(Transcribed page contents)

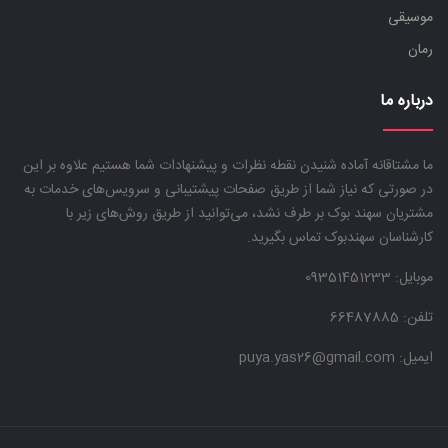
موسیقی
رمان
درباره ما
ما مشتاقانه آماده شنیدن نقطه نظرات و پیشنهادات شما هستیم علاوه بر این
در صورتی که نیاز شما از طریق صفحات پیشتیبانی و سرویس‌های خدمات به
مشتریان سهند بوک بر طرف نشد، می‌توانید از طریق روش‌های زیر با
کارشناسان سهندبوک تماس بگیرید.
موبایل:
09351451233
تلفن: 66487885
ایمیل: puya.yas26@gmail.com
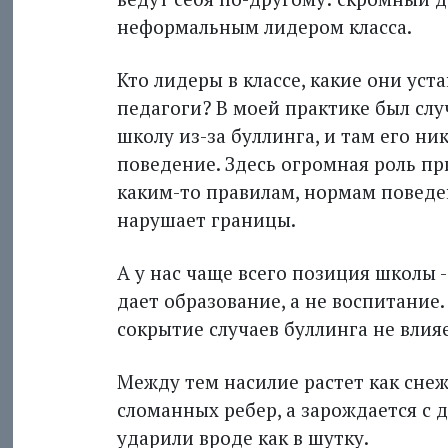
неформальным лидером класса.
Кто лидеры в классе, какие они уст
педагоги? В моей прак­тике был слу
школу из-за буллинга, и там его ник
поведение. Здесь огромная роль пр
каким-то правилам, нормам поведен
нарушает границы.
А у нас чаще всего позиция школы -
дает образование, а не воспитание
сокрытие случаев буллинга не влияе
Между тем насилие растет как снеж
сломанных ребер, а зарождается с д
ударили вроде как в шутку.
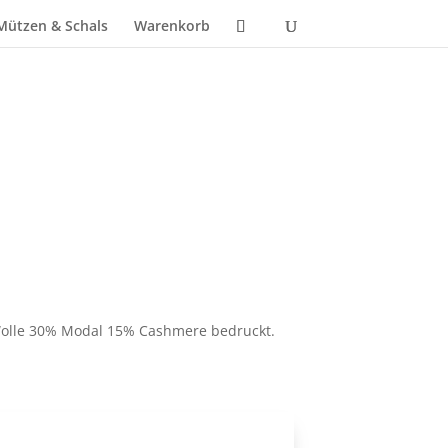
Mützen & Schals
Warenkorb
licher
tueller
eis
t:
olle 30% Modal 15% Cashmere bedruckt.
49,90.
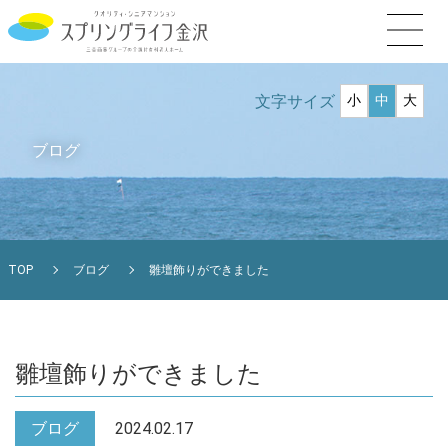
文字サイズ
小
中
大
ブログ
TOP
ブログ
雛壇飾りができました
雛壇飾りができました
ブログ
2024.02.17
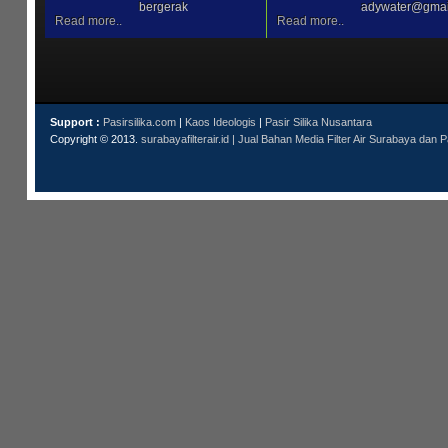
bergerak
adywater@gmai
Read more..
Read more..
Support :
Pasirsilika.com
|
Kaos Ideologis
|
Pasir Silika Nusantara
Copyright © 2013.
surabayafilterair.id | Jual Bahan Media Filter Air Surabaya dan P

- **Problem statement**
Copy every line from the records above that contains the string "буллинга".

- **Reply to the exercise**
школу из-за буллинга, и там его ник
сокрытие случаев буллинга не влияе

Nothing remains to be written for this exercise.